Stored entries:
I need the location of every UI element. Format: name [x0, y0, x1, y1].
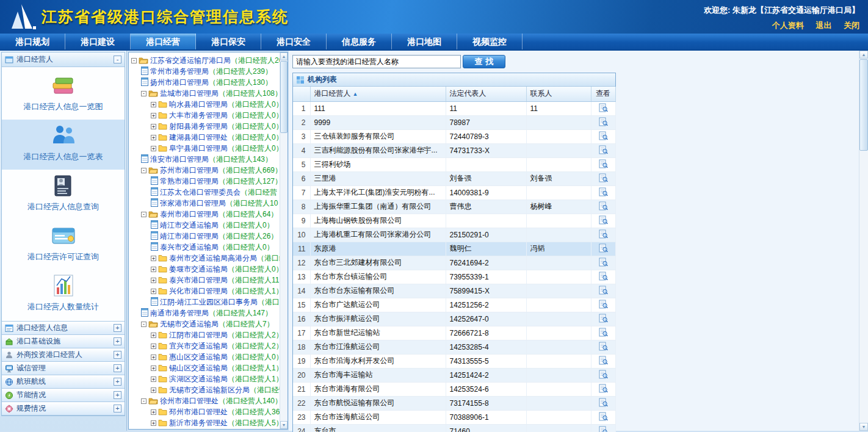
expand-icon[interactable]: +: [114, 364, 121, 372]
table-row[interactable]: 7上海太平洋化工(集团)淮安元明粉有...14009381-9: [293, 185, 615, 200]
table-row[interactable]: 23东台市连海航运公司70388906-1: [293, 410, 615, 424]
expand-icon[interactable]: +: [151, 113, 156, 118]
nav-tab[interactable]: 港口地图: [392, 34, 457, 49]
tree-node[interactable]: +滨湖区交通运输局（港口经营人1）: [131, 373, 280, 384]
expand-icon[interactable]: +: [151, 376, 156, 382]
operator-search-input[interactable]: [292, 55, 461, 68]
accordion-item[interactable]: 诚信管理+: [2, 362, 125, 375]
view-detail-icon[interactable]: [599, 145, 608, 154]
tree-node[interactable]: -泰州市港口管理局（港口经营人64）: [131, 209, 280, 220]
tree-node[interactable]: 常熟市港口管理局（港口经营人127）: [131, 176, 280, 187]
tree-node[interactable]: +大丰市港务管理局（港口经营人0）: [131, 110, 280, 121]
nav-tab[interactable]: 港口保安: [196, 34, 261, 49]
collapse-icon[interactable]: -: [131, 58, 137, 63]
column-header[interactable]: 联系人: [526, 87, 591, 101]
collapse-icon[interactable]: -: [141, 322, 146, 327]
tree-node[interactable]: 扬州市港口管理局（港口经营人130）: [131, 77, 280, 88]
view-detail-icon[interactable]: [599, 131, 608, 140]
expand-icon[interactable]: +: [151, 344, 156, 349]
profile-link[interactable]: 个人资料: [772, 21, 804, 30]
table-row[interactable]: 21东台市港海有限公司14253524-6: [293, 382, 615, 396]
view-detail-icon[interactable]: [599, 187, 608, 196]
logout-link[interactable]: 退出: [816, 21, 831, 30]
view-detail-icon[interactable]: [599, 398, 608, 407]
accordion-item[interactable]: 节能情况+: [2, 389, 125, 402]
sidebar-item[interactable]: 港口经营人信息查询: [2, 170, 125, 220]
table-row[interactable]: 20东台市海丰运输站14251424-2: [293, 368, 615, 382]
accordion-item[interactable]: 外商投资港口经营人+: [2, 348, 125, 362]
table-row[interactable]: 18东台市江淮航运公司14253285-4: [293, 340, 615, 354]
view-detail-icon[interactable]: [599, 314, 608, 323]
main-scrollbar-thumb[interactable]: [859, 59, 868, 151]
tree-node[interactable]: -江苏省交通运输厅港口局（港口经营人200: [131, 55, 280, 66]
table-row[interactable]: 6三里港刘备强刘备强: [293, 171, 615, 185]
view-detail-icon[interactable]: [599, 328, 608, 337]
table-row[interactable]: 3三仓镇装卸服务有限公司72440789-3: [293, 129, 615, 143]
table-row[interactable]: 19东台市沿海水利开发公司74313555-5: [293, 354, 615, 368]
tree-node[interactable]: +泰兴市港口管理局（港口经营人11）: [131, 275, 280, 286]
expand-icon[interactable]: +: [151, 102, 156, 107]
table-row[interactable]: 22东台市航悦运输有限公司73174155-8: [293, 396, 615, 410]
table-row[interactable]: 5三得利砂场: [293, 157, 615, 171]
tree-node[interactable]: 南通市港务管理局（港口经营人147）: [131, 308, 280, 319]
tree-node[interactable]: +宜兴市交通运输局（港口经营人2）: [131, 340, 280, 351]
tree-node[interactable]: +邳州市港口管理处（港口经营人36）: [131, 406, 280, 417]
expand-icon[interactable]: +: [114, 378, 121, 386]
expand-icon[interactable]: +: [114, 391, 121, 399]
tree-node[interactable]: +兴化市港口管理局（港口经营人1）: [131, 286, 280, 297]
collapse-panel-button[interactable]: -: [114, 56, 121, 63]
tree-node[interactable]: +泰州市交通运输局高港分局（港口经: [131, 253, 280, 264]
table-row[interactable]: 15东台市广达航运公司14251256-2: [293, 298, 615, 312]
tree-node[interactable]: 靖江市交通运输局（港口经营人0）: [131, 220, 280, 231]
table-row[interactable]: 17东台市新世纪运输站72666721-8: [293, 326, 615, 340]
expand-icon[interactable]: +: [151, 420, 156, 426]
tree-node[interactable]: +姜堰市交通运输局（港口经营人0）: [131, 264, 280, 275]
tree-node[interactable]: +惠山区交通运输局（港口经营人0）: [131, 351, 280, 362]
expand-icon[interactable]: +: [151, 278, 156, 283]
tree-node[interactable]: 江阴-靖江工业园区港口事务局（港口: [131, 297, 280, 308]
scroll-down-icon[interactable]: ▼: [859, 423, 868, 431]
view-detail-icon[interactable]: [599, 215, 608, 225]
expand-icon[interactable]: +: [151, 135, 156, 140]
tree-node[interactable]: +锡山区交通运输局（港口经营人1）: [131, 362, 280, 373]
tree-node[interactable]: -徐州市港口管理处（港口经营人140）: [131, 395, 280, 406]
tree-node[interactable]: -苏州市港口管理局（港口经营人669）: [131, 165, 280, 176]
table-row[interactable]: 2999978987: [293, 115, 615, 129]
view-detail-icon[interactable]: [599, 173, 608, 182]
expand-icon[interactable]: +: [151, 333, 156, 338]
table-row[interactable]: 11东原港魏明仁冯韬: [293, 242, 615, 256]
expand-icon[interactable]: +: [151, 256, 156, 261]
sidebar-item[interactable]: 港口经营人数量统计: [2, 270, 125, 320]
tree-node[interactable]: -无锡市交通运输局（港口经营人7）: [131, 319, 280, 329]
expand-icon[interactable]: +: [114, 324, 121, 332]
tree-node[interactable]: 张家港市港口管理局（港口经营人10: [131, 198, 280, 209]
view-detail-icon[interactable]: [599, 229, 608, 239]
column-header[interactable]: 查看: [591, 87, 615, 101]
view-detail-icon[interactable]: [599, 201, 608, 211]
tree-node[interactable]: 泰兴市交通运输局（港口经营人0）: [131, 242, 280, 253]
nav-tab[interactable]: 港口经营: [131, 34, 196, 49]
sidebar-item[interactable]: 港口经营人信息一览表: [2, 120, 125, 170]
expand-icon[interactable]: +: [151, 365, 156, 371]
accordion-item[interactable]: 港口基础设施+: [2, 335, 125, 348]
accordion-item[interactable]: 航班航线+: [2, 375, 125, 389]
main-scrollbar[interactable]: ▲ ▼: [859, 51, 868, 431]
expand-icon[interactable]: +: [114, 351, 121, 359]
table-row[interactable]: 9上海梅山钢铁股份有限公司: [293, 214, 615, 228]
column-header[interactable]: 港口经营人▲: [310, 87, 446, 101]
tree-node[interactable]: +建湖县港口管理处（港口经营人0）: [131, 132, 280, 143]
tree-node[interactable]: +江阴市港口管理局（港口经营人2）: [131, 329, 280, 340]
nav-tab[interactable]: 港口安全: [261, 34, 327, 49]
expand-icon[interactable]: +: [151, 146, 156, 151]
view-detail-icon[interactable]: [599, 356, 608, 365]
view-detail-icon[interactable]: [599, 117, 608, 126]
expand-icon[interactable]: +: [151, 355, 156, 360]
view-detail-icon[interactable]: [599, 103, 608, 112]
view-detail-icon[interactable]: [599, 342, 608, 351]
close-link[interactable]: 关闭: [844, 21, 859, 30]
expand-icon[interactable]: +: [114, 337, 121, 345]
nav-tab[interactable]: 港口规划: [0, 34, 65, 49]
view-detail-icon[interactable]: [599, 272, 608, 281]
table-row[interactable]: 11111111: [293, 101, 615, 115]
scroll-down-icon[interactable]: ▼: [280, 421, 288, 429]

EXERCISE
Return, exactly as they stand, all of the lines above, but not the pictures.

EXPECTED ANSWER
I need the location of every UI element. Format: name [x0, y0, x1, y1].
expand-icon[interactable]: +: [114, 364, 121, 372]
table-row[interactable]: 7上海太平洋化工(集团)淮安元明粉有...14009381-9: [293, 185, 615, 200]
table-row[interactable]: 23东台市连海航运公司70388906-1: [293, 410, 615, 424]
expand-icon[interactable]: +: [151, 113, 156, 118]
nav-tab[interactable]: 港口地图: [392, 34, 457, 49]
tree-node[interactable]: +滨湖区交通运输局（港口经营人1）: [131, 373, 280, 384]
expand-icon[interactable]: +: [151, 376, 156, 382]
operator-search-input[interactable]: [292, 55, 461, 68]
accordion-item[interactable]: 诚信管理+: [2, 362, 125, 375]
view-detail-icon[interactable]: [599, 145, 608, 154]
tree-node[interactable]: -泰州市港口管理局（港口经营人64）: [131, 209, 280, 220]
tree-node[interactable]: 常熟市港口管理局（港口经营人127）: [131, 176, 280, 187]
tree-node[interactable]: +大丰市港务管理局（港口经营人0）: [131, 110, 280, 121]
nav-tab[interactable]: 港口保安: [196, 34, 261, 49]
collapse-icon[interactable]: -: [131, 58, 137, 63]
column-header[interactable]: 联系人: [526, 87, 591, 101]
collapse-icon[interactable]: -: [141, 322, 146, 327]
tree-node[interactable]: 扬州市港口管理局（港口经营人130）: [131, 77, 280, 88]
view-detail-icon[interactable]: [599, 131, 608, 140]
expand-icon[interactable]: +: [151, 344, 156, 349]
profile-link[interactable]: 个人资料: [772, 21, 804, 30]
table-row[interactable]: 21东台市港海有限公司14253524-6: [293, 382, 615, 396]
view-detail-icon[interactable]: [599, 187, 608, 196]
logout-link[interactable]: 退出: [816, 21, 831, 30]
view-detail-icon[interactable]: [599, 398, 608, 407]
accordion-item[interactable]: 节能情况+: [2, 389, 125, 402]
sidebar-item[interactable]: 港口经营人信息查询: [2, 170, 125, 220]
table-row[interactable]: 20东台市海丰运输站14251424-2: [293, 368, 615, 382]
accordion-item[interactable]: 外商投资港口经营人+: [2, 348, 125, 362]
table-row[interactable]: 18东台市江淮航运公司14253285-4: [293, 340, 615, 354]
view-detail-icon[interactable]: [599, 314, 608, 323]
main-scrollbar-thumb[interactable]: [859, 59, 868, 151]
tree-node[interactable]: -江苏省交通运输厅港口局（港口经营人200: [131, 55, 280, 66]
table-row[interactable]: 6三里港刘备强刘备强: [293, 171, 615, 185]
view-detail-icon[interactable]: [599, 328, 608, 337]
table-row[interactable]: 3三仓镇装卸服务有限公司72440789-3: [293, 129, 615, 143]
table-row[interactable]: 19东台市沿海水利开发公司74313555-5: [293, 354, 615, 368]
tree-node[interactable]: +泰兴市港口管理局（港口经营人11）: [131, 275, 280, 286]
expand-icon[interactable]: +: [151, 102, 156, 107]
table-row[interactable]: 22东台市航悦运输有限公司73174155-8: [293, 396, 615, 410]
table-row[interactable]: 5三得利砂场: [293, 157, 615, 171]
tree-node[interactable]: 南通市港务管理局（港口经营人147）: [131, 308, 280, 319]
tree-node[interactable]: +宜兴市交通运输局（港口经营人2）: [131, 340, 280, 351]
tree-node[interactable]: +邳州市港口管理处（港口经营人36）: [131, 406, 280, 417]
expand-icon[interactable]: +: [114, 378, 121, 386]
expand-icon[interactable]: +: [114, 391, 121, 399]
tree-node[interactable]: +兴化市港口管理局（港口经营人1）: [131, 286, 280, 297]
collapse-panel-button[interactable]: -: [114, 56, 121, 63]
tree-node[interactable]: +泰州市交通运输局高港分局（港口经: [131, 253, 280, 264]
table-row[interactable]: 15东台市广达航运公司14251256-2: [293, 298, 615, 312]
tree-node[interactable]: 靖江市交通运输局（港口经营人0）: [131, 220, 280, 231]
table-row[interactable]: 17东台市新世纪运输站72666721-8: [293, 326, 615, 340]
expand-icon[interactable]: +: [151, 420, 156, 426]
tree-node[interactable]: +姜堰市交通运输局（港口经营人0）: [131, 264, 280, 275]
tree-node[interactable]: +惠山区交通运输局（港口经营人0）: [131, 351, 280, 362]
expand-icon[interactable]: +: [151, 278, 156, 283]
tree-node[interactable]: 江阴-靖江工业园区港口事务局（港口: [131, 297, 280, 308]
scroll-down-icon[interactable]: ▼: [859, 423, 868, 431]
view-detail-icon[interactable]: [599, 215, 608, 225]
expand-icon[interactable]: +: [151, 135, 156, 140]
tree-node[interactable]: +锡山区交通运输局（港口经营人1）: [131, 362, 280, 373]
tree-node[interactable]: -徐州市港口管理处（港口经营人140）: [131, 395, 280, 406]
tree-node[interactable]: -苏州市港口管理局（港口经营人669）: [131, 165, 280, 176]
table-row[interactable]: 2999978987: [293, 115, 615, 129]
view-detail-icon[interactable]: [599, 173, 608, 182]
expand-icon[interactable]: +: [151, 333, 156, 338]
table-row[interactable]: 11东原港魏明仁冯韬: [293, 242, 615, 256]
expand-icon[interactable]: +: [151, 256, 156, 261]
sidebar-item[interactable]: 港口经营人数量统计: [2, 270, 125, 320]
tree-node[interactable]: -无锡市交通运输局（港口经营人7）: [131, 319, 280, 329]
expand-icon[interactable]: +: [114, 324, 121, 332]
tree-node[interactable]: 张家港市港口管理局（港口经营人10: [131, 198, 280, 209]
view-detail-icon[interactable]: [599, 229, 608, 239]
column-header[interactable]: 查看: [591, 87, 615, 101]
view-detail-icon[interactable]: [599, 201, 608, 211]
tree-node[interactable]: 泰兴市交通运输局（港口经营人0）: [131, 242, 280, 253]
nav-tab[interactable]: 港口经营: [131, 34, 196, 49]
sidebar-item[interactable]: 港口经营人信息一览表: [2, 120, 125, 170]
expand-icon[interactable]: +: [151, 365, 156, 371]
accordion-item[interactable]: 港口基础设施+: [2, 335, 125, 348]
accordion-item[interactable]: 航班航线+: [2, 375, 125, 389]
main-scrollbar[interactable]: ▲ ▼: [859, 51, 868, 431]
expand-icon[interactable]: +: [114, 351, 121, 359]
table-row[interactable]: 9上海梅山钢铁股份有限公司: [293, 214, 615, 228]
column-header[interactable]: 港口经营人▲: [310, 87, 446, 101]
tree-node[interactable]: +建湖县港口管理处（港口经营人0）: [131, 132, 280, 143]
tree-node[interactable]: +江阴市港口管理局（港口经营人2）: [131, 329, 280, 340]
nav-tab[interactable]: 港口安全: [261, 34, 327, 49]
expand-icon[interactable]: +: [151, 146, 156, 151]
view-detail-icon[interactable]: [599, 356, 608, 365]
view-detail-icon[interactable]: [599, 117, 608, 126]
expand-icon[interactable]: +: [151, 355, 156, 360]
view-detail-icon[interactable]: [599, 103, 608, 112]
view-detail-icon[interactable]: [599, 342, 608, 351]
close-link[interactable]: 关闭: [844, 21, 859, 30]
expand-icon[interactable]: +: [114, 337, 121, 345]
nav-tab[interactable]: 港口规划: [0, 34, 65, 49]
view-detail-icon[interactable]: [599, 272, 608, 281]
table-row[interactable]: 11111111: [293, 101, 615, 115]
scroll-down-icon[interactable]: ▼: [280, 421, 288, 429]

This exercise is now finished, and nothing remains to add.